The decomposition method used in this study offers an innovative way to understand differences in practice style in general. Rather than the original application of these methods to decompose inflationary trends over time, the technique used here teases apart care pattern differences in a 12-month period using the standard BETOS PCSCs. The policy advantage of this adaptation is that the specific elements in the decomposition are consistent with the major categories used in numerous studies that document price variation, overuse, and misuse as the major sources of wasteful spending in health care.49,50 By risk stratifying beneficiaries, our unique approach customizes potential policy solutions according to the impact of the underlying drivers of cost differences within each specific risk strata. The flexibility of the technique, and the minimal data requirements, makes this approach applicable to examining many health care cost questions, such as assessing sources of regional variation in pricing or determining the factors influencing more versus less efficient care.
Limitations
There are, of course, several limitations to be aware of when considering our results. First, we used a relatively conservative attribution method that left many beneficiaries unassigned to a primary clinician. Future analysis should explore different attribution techniques, particularly those that capture the provision of health care by teams of clinicians.

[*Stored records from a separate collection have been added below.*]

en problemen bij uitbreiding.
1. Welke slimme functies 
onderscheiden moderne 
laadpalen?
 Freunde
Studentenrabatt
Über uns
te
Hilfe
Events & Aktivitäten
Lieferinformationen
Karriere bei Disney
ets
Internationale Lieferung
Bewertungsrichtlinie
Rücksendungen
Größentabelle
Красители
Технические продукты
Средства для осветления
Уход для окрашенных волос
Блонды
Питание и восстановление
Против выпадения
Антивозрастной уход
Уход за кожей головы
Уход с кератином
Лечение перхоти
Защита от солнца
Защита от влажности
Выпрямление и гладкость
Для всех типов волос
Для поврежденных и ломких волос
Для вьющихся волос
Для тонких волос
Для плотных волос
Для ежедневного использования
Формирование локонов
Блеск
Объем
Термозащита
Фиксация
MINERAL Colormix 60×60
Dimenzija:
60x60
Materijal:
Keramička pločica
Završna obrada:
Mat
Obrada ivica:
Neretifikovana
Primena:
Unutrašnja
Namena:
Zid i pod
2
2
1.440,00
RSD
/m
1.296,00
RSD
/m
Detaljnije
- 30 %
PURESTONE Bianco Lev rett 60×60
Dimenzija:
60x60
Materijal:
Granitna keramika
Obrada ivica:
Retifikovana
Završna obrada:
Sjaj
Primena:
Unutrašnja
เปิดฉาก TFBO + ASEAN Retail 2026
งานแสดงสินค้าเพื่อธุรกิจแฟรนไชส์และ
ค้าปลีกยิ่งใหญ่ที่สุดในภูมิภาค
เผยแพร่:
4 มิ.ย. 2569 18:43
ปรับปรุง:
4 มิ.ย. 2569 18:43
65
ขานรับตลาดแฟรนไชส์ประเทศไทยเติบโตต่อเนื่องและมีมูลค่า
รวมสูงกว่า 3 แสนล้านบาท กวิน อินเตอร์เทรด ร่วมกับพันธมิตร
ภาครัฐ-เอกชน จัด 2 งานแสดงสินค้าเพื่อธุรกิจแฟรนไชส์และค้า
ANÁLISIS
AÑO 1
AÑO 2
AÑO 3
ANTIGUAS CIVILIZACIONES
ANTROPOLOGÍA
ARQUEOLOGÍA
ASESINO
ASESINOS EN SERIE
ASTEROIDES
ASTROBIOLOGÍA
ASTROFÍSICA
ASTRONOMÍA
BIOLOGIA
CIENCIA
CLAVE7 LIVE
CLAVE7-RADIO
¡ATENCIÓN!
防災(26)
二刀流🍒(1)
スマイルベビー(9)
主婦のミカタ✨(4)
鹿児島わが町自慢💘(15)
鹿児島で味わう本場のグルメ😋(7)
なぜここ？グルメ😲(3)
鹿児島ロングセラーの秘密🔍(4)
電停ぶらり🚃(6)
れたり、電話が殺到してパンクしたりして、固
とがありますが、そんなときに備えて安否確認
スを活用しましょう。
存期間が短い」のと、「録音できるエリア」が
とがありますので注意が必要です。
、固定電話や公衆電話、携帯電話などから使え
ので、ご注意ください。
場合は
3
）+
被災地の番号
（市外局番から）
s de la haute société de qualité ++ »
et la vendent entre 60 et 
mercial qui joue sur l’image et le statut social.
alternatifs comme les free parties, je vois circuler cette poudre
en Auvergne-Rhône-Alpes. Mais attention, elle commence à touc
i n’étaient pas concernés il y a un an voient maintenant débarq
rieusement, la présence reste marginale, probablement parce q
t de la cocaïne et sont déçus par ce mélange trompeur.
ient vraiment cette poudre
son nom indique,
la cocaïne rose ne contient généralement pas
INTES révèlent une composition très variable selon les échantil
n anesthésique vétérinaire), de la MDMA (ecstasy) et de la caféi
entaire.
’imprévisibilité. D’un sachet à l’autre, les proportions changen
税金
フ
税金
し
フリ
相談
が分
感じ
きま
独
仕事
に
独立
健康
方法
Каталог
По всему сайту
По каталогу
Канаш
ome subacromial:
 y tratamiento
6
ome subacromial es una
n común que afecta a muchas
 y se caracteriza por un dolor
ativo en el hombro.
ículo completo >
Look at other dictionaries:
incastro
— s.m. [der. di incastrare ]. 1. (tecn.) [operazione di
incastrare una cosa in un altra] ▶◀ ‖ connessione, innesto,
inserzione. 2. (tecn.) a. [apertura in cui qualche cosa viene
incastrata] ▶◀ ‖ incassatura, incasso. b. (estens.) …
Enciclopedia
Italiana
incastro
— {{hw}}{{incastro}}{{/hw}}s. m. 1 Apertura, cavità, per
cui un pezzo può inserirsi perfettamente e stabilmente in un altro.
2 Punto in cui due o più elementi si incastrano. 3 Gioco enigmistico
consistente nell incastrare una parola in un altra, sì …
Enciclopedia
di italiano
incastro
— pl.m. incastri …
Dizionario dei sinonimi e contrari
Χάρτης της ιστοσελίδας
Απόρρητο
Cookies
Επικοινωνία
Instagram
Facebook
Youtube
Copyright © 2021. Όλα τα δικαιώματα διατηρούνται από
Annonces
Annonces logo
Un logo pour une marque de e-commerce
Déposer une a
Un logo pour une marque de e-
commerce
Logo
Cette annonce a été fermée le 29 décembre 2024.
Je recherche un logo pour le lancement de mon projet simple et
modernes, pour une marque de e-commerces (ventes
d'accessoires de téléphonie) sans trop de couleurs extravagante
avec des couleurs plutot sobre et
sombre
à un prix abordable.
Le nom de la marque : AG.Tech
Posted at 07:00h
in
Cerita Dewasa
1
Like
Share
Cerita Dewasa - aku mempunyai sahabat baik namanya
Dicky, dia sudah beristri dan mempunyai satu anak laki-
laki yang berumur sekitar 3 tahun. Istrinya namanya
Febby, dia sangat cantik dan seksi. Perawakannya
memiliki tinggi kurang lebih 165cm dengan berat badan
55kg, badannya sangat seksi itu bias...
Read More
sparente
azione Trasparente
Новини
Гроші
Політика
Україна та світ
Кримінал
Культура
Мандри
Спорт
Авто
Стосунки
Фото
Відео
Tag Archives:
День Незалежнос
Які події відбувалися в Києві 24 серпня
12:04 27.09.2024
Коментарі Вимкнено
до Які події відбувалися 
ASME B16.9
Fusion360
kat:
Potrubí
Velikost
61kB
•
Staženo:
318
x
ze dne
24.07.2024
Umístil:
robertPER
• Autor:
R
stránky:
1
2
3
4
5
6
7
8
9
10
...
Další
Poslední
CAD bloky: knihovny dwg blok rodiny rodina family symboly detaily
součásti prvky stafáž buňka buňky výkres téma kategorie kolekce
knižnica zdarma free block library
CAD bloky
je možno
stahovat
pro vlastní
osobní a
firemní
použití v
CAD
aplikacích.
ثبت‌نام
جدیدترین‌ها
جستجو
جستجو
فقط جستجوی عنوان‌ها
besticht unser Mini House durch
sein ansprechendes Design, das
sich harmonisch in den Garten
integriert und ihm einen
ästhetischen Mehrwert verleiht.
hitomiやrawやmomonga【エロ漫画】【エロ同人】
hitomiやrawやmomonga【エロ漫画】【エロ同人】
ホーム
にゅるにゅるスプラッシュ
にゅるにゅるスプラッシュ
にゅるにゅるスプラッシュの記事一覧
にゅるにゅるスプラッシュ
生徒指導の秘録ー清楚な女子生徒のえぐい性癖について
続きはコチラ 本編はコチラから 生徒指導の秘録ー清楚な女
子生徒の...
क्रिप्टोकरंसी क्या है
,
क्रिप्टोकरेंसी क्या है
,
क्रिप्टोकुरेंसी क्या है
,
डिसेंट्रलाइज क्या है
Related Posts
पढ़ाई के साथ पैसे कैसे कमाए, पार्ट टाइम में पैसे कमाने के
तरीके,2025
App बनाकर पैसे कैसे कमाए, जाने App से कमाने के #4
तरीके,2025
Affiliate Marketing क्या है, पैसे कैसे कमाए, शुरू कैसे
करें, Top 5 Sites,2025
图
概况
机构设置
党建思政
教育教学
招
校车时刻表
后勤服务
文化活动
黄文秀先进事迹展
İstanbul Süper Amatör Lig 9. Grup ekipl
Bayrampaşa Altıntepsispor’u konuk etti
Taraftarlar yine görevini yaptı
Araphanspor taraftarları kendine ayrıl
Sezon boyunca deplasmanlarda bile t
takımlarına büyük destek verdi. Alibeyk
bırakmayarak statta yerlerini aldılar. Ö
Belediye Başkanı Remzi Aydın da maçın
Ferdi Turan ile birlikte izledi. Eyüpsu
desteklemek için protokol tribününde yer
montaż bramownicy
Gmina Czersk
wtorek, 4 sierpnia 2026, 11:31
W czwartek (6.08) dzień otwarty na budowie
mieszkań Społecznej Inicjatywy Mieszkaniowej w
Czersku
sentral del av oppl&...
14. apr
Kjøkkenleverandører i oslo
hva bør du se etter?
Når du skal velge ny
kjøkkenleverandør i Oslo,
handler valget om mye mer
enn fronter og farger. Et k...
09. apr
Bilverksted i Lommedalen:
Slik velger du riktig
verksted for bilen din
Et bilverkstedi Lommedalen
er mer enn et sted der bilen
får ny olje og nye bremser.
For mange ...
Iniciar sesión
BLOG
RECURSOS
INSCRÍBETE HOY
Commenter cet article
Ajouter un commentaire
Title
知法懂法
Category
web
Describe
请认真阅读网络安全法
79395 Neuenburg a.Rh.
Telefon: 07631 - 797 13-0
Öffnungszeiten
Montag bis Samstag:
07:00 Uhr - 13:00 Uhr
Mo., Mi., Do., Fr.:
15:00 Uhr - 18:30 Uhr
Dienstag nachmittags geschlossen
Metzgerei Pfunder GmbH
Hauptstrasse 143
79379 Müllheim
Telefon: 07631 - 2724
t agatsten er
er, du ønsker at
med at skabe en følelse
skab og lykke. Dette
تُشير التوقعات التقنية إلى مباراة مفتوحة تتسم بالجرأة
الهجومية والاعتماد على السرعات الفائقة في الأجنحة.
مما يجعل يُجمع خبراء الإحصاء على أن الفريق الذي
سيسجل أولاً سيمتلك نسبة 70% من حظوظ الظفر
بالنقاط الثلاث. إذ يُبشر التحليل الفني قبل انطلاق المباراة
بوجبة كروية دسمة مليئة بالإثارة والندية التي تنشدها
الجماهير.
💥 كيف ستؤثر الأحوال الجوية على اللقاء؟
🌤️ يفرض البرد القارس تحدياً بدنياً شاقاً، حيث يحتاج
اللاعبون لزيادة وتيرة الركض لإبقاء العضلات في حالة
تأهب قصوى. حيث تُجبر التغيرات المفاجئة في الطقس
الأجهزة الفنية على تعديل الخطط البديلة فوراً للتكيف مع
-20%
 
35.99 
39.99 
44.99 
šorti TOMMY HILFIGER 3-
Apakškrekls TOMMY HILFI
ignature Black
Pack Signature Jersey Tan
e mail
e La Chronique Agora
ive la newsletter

Second, incident-to billing (ie, the Medicare policy that permits billing NP services under a physician’s National Provider Identification) means that some of the NP beneficiaries were inaccurately attributed to PCMDs. This may have affected the accuracy of attributing Medicare beneficiaries to PCMDs, but we do not believe this limitation materially affected our decomposition results. Although we were unable to explicitly adjust for quality outcomes, we held patient severity constant as a loose proxy for comparable work. Finally, we grouped services into categories that reflect typical primary and secondary care. However, different grouping of service codes may have produced different results.
CONCLUSIONS
Overall, evidence from our study indicates there are differences in the costs of primary care of Medicare beneficiaries provided by NPs and MDs. These differences mostly reflect the lower quantity of services provided by PCNPs relative to PCMDs, which are especially pronounced in the care of low-risk populations. The cost difference narrows in the high-risk cohort, reflecting a convergence of PCNP and PCMD practice style in regard to resource utilization and likely increased use of specialty care for sicker beneficiaries. For those concerned with lowering the cost of health care and reducing the growth of health care spending, our study provides new evidence that NPs are well suited to lower the cost of primary care for both low-risk and high-risk beneficiaries, and are valuable participants in the delivery of services under alternative payment models.
Supplementary Material
Footnotes
The authors declare no conflict of interest.